WHAT THE EXERCISE ASKS
Please give the lines below again exactly as they stand, from the one that contains "jakość świadectwa" up to and including the one that contains "až 10 nastrieľal iba od Vianoc.", leaving all pictures out.

EXCERPTED DATA
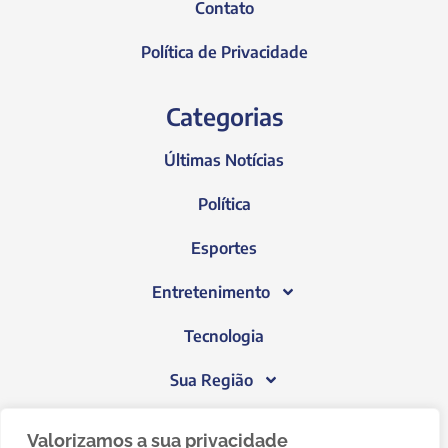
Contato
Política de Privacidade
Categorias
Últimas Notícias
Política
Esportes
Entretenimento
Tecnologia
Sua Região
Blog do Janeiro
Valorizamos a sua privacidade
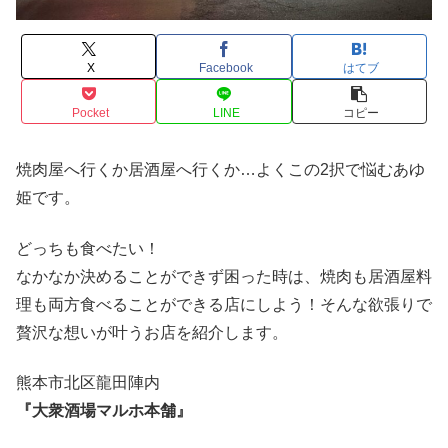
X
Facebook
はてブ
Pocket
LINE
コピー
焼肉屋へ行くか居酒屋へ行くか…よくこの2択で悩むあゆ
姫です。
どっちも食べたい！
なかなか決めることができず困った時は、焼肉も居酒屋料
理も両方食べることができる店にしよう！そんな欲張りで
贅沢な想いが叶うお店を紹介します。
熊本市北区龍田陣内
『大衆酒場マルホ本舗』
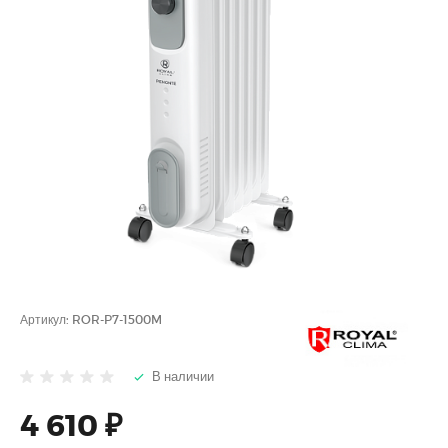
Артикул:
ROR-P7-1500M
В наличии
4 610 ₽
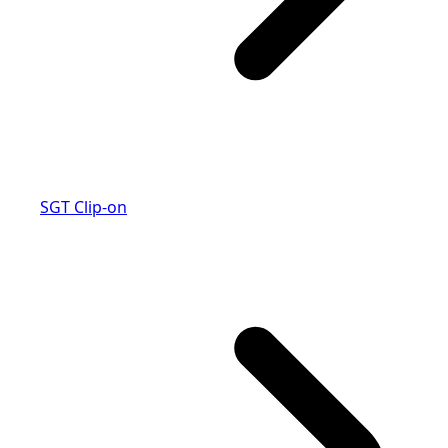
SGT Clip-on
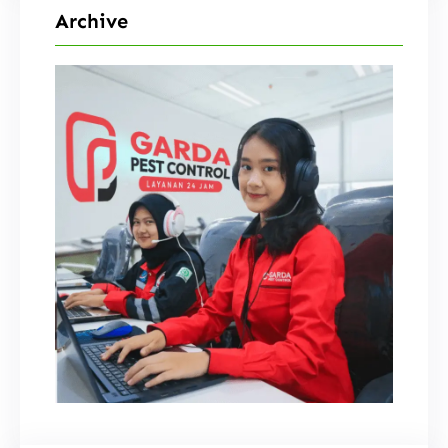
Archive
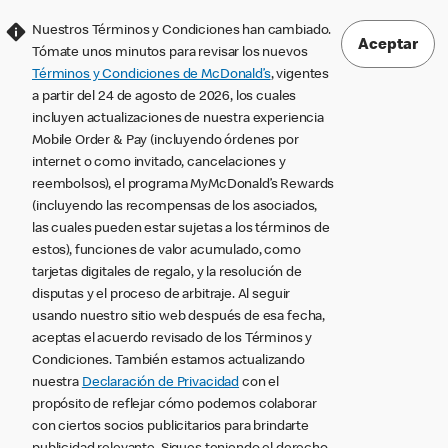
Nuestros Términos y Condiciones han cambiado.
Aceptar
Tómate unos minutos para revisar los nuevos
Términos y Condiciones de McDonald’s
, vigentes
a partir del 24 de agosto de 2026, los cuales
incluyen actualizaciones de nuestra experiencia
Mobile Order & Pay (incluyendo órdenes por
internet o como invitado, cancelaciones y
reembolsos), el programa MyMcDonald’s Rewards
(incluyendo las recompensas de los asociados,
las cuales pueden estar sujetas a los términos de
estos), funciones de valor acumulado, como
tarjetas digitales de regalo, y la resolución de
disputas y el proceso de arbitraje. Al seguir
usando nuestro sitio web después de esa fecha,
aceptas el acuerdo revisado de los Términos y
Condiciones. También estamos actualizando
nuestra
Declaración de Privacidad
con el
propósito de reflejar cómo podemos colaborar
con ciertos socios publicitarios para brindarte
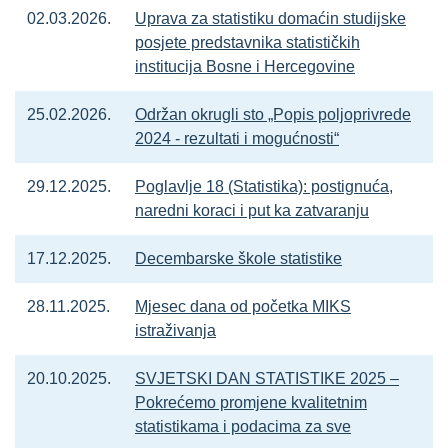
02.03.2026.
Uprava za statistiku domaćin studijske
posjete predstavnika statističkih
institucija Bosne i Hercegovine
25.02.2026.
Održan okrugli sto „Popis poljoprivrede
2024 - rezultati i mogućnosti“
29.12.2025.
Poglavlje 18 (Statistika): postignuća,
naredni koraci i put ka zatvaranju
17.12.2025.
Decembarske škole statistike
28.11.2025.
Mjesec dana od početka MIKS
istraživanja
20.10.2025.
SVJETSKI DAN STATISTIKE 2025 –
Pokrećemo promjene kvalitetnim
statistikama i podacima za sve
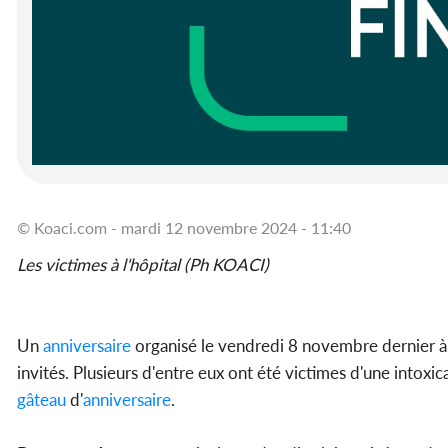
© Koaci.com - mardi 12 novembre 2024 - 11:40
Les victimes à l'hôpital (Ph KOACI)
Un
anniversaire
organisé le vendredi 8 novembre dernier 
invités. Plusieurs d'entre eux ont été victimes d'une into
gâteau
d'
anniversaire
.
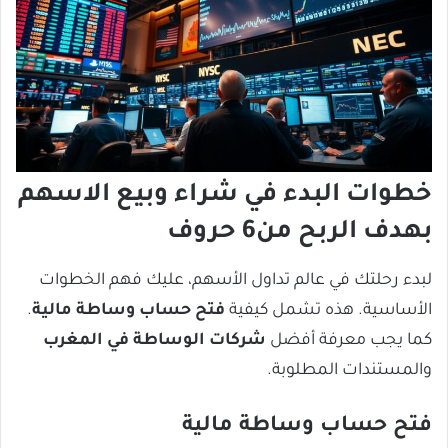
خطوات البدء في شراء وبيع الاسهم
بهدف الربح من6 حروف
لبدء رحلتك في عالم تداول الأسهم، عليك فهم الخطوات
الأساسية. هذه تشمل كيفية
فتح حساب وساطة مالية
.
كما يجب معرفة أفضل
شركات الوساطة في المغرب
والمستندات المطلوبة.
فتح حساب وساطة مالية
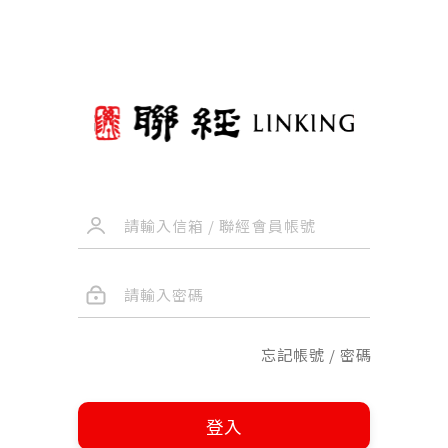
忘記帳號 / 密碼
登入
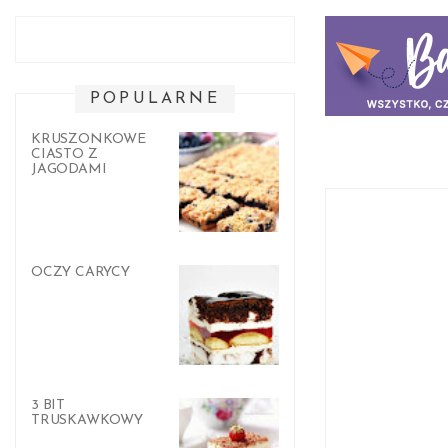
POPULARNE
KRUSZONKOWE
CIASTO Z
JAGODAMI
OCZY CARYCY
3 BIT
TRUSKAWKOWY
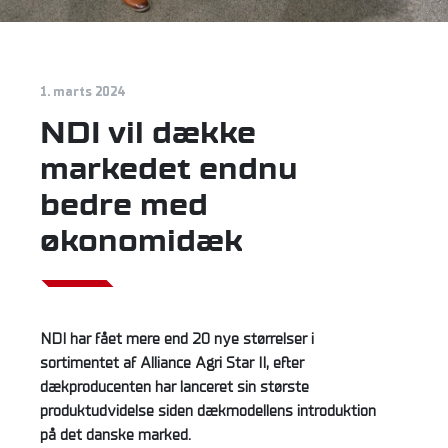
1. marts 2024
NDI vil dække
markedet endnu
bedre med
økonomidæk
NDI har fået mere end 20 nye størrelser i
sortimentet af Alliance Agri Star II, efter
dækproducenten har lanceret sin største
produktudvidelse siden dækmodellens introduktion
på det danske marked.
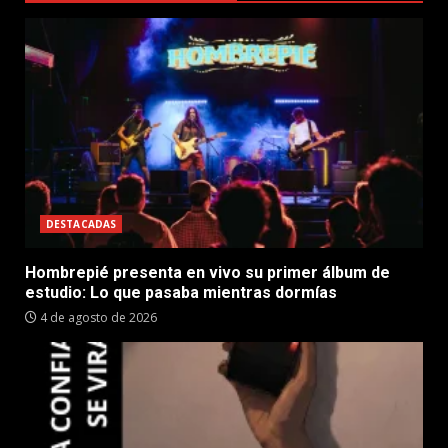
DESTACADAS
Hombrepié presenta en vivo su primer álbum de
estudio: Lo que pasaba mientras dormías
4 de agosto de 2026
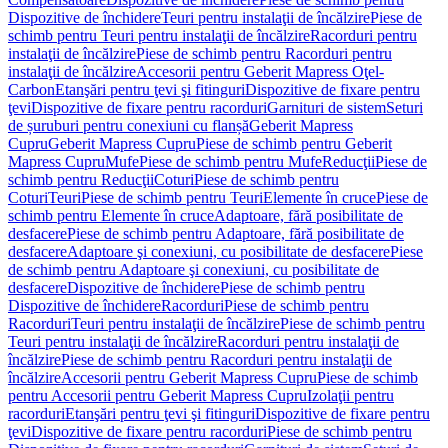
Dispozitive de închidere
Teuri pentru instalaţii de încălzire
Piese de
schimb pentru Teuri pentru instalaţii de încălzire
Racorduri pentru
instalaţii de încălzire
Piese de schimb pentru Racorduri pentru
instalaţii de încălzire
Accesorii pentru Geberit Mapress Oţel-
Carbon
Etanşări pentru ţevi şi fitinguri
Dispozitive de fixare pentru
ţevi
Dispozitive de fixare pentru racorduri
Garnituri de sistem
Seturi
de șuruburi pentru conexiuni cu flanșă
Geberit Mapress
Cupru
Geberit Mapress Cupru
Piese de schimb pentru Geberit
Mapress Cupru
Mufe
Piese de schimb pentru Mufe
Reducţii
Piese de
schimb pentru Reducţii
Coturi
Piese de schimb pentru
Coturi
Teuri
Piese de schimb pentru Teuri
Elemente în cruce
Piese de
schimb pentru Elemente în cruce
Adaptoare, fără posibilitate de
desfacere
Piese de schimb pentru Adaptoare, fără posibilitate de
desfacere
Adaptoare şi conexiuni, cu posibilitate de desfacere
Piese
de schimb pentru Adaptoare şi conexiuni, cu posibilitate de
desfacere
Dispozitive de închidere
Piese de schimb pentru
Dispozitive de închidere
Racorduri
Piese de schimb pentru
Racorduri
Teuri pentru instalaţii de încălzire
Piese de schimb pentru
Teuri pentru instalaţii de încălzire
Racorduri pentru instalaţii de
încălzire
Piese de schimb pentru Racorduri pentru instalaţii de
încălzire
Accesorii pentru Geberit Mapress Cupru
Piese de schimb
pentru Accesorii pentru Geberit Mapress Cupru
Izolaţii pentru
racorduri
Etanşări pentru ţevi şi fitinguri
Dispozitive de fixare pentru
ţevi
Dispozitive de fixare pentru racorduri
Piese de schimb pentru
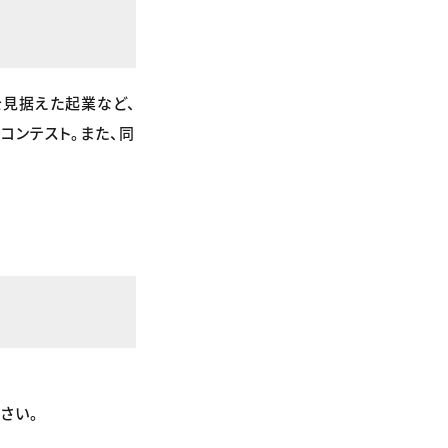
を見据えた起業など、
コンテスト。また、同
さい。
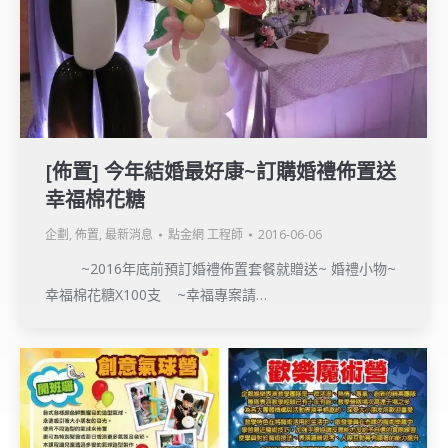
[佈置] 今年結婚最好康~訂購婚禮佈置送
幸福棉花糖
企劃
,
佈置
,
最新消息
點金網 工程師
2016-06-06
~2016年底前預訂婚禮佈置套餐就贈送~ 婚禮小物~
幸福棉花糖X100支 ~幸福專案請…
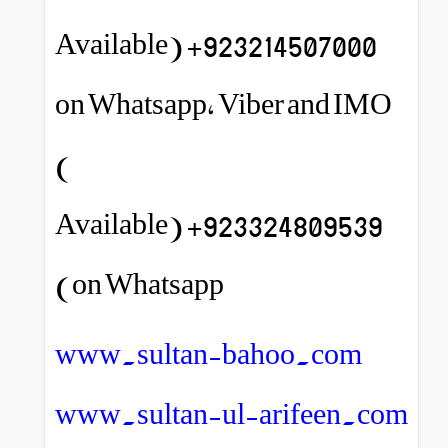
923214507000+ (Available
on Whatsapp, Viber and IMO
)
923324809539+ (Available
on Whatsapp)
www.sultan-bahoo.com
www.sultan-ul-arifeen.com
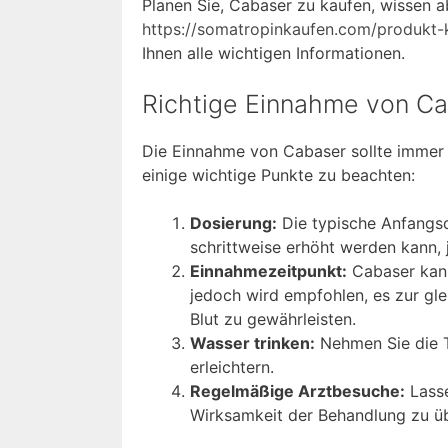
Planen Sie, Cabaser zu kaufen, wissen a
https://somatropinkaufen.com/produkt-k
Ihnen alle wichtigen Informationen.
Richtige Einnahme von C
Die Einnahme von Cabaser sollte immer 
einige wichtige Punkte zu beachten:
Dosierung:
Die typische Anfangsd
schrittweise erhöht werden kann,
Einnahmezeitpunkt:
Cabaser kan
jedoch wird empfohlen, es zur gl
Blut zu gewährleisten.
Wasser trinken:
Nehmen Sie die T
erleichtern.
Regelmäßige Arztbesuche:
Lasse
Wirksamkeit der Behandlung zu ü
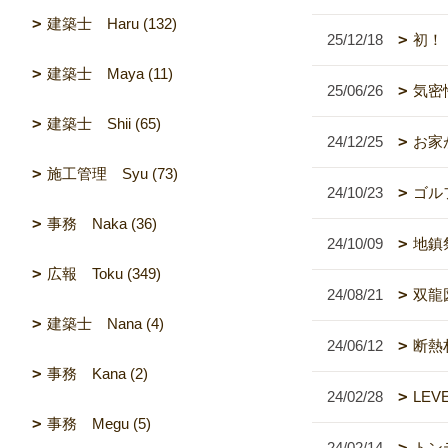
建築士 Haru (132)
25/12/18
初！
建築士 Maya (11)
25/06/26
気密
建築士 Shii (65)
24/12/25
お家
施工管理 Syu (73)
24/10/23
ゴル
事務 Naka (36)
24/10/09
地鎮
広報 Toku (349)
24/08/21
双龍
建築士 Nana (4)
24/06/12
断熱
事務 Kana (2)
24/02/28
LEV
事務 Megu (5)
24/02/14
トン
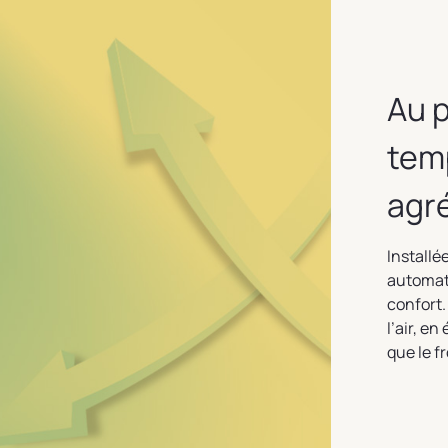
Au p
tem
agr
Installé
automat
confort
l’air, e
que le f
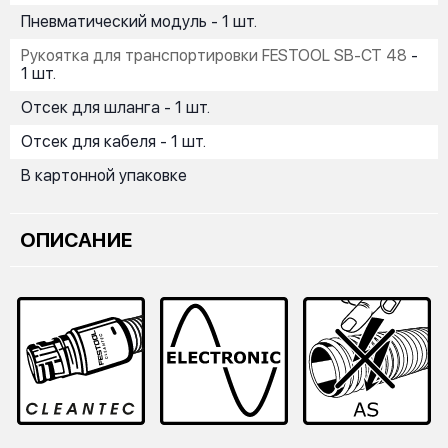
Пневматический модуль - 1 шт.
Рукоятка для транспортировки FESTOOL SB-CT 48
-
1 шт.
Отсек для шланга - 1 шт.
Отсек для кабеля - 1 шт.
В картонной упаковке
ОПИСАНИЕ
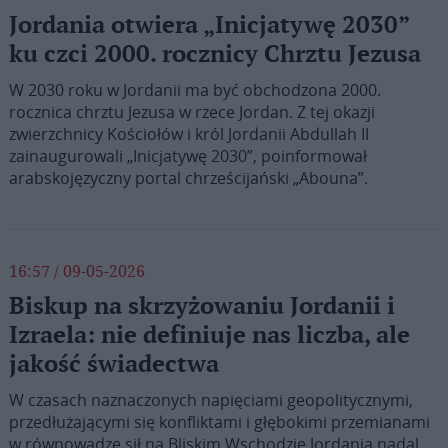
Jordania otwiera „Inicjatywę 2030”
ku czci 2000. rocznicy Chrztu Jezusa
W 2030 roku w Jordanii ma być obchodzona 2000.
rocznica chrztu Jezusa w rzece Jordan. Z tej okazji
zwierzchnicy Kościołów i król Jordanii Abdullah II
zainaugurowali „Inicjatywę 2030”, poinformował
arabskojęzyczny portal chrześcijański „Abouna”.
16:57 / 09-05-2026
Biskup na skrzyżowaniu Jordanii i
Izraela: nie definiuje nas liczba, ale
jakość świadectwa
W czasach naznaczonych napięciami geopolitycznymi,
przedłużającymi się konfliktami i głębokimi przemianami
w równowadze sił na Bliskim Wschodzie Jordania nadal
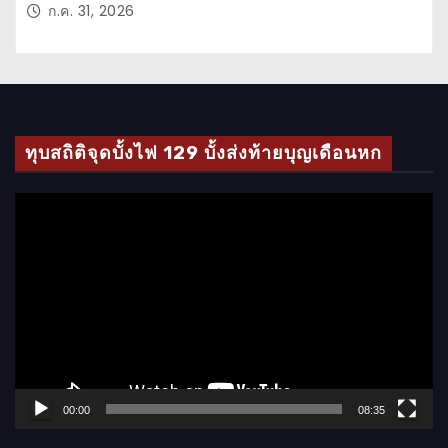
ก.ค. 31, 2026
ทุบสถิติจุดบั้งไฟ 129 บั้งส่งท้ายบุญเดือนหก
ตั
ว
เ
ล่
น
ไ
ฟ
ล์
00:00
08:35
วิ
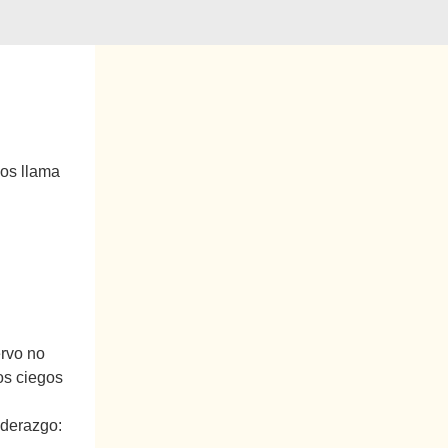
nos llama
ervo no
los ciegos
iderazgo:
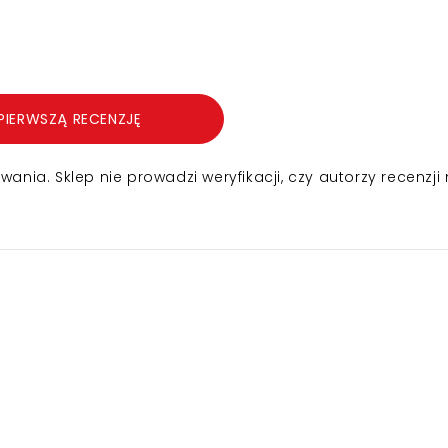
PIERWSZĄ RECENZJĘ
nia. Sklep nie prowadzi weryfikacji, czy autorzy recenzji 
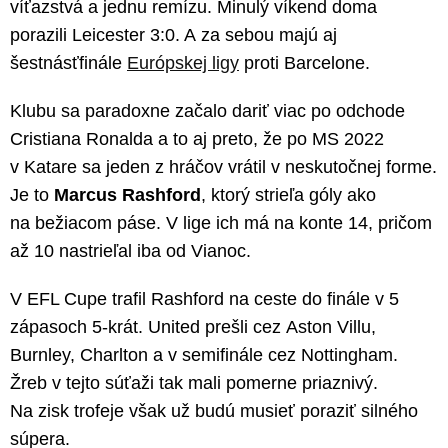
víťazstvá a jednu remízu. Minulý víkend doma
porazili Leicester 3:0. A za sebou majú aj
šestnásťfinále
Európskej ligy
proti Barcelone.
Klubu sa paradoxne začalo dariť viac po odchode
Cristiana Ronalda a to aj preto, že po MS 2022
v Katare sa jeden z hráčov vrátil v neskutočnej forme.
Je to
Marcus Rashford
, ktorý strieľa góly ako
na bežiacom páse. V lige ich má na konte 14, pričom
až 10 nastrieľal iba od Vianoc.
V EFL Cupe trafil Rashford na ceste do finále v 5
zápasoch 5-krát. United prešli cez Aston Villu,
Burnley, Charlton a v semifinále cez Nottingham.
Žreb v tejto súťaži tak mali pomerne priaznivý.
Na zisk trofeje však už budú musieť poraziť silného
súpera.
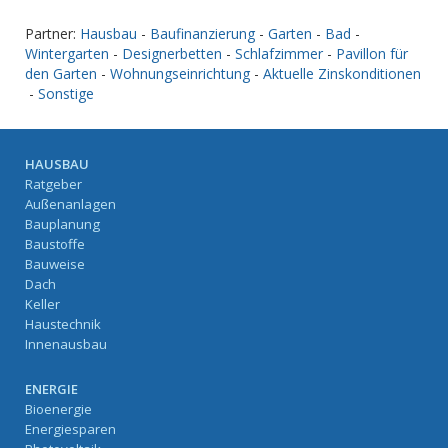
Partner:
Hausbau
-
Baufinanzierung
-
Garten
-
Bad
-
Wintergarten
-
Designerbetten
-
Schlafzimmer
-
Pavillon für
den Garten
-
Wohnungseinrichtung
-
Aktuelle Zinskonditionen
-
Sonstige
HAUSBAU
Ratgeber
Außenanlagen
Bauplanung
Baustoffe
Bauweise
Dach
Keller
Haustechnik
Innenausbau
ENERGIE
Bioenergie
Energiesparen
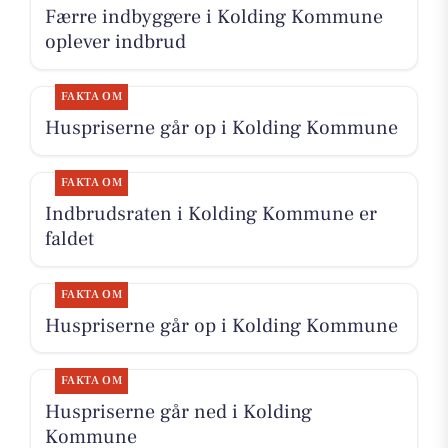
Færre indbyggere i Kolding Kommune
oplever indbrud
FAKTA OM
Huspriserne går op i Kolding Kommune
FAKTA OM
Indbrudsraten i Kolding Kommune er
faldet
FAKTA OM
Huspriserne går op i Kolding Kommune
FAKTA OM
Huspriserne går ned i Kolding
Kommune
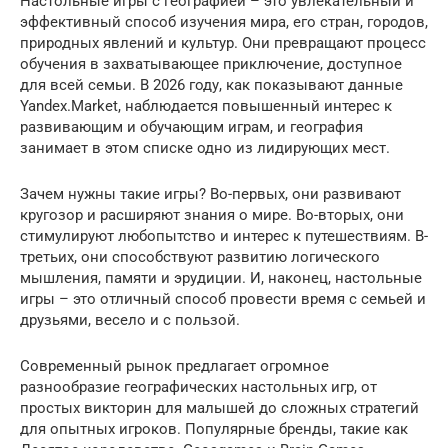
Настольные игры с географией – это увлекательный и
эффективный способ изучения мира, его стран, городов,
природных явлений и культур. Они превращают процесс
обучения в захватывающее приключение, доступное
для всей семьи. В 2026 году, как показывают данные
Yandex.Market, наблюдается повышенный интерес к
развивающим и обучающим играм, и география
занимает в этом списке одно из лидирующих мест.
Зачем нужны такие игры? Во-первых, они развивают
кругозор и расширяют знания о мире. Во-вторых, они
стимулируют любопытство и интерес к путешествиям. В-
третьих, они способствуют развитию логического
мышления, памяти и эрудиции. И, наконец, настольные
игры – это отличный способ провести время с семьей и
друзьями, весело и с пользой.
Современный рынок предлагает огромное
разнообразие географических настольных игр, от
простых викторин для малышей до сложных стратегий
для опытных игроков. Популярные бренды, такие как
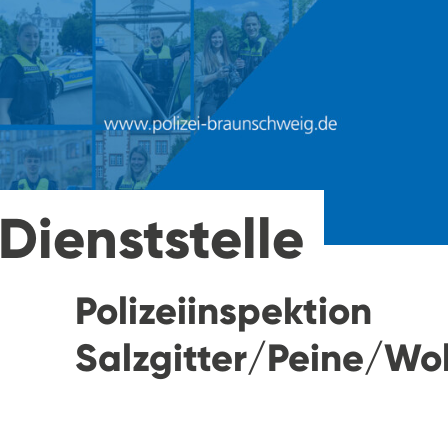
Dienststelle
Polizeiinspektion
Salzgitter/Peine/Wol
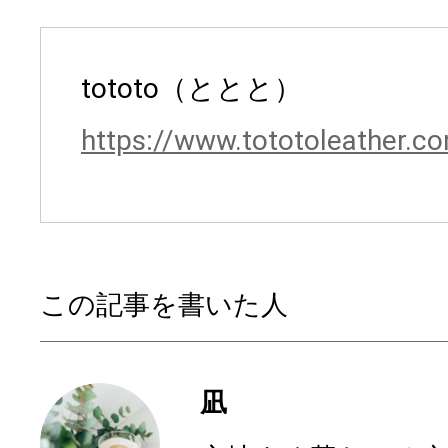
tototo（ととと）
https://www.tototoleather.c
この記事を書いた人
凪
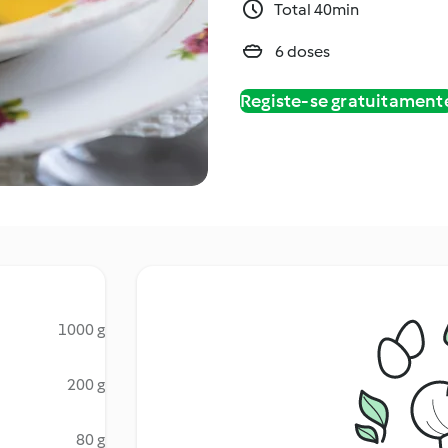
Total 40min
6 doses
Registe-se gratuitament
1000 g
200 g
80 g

SOLUTION TO THIS EXERCISE
jakość świadectwa
W czasach naznaczonych napięciami geopolitycznymi,
przedłużającymi się konfliktami i głębokimi przemianami
w równowadze sił na Bliskim Wschodzie Jordania nadal
ก.ค. 31, 2026
ทุบสถิติจุดบั้งไฟ 129 บั้งส่งท้ายบุญเดือนหก
ตั
ว
เ
ล่
น
ไ
ฟ
ล์
00:00
08:35
วิ
nos llama
ervo no
los ciegos
iderazgo:
PIERWSZĄ RECENZJĘ
nia. Sklep nie prowadzi weryfikacji, czy autorzy recenzji 
víťazstvá a jednu remízu. Minulý víkend doma
porazili Leicester 3:0. A za sebou majú aj
šestnásťfinále
Európskej ligy
proti Barcelone.
Klubu sa paradoxne začalo dariť viac po odchode
Cristiana Ronalda a to aj preto, že po MS 2022
v Katare sa jeden z hráčov vrátil v neskutočnej forme.
Je to
Marcus Rashford
, ktorý strieľa góly ako
na bežiacom páse. V lige ich má na konte 14, pričom
až 10 nastrieľal iba od Vianoc.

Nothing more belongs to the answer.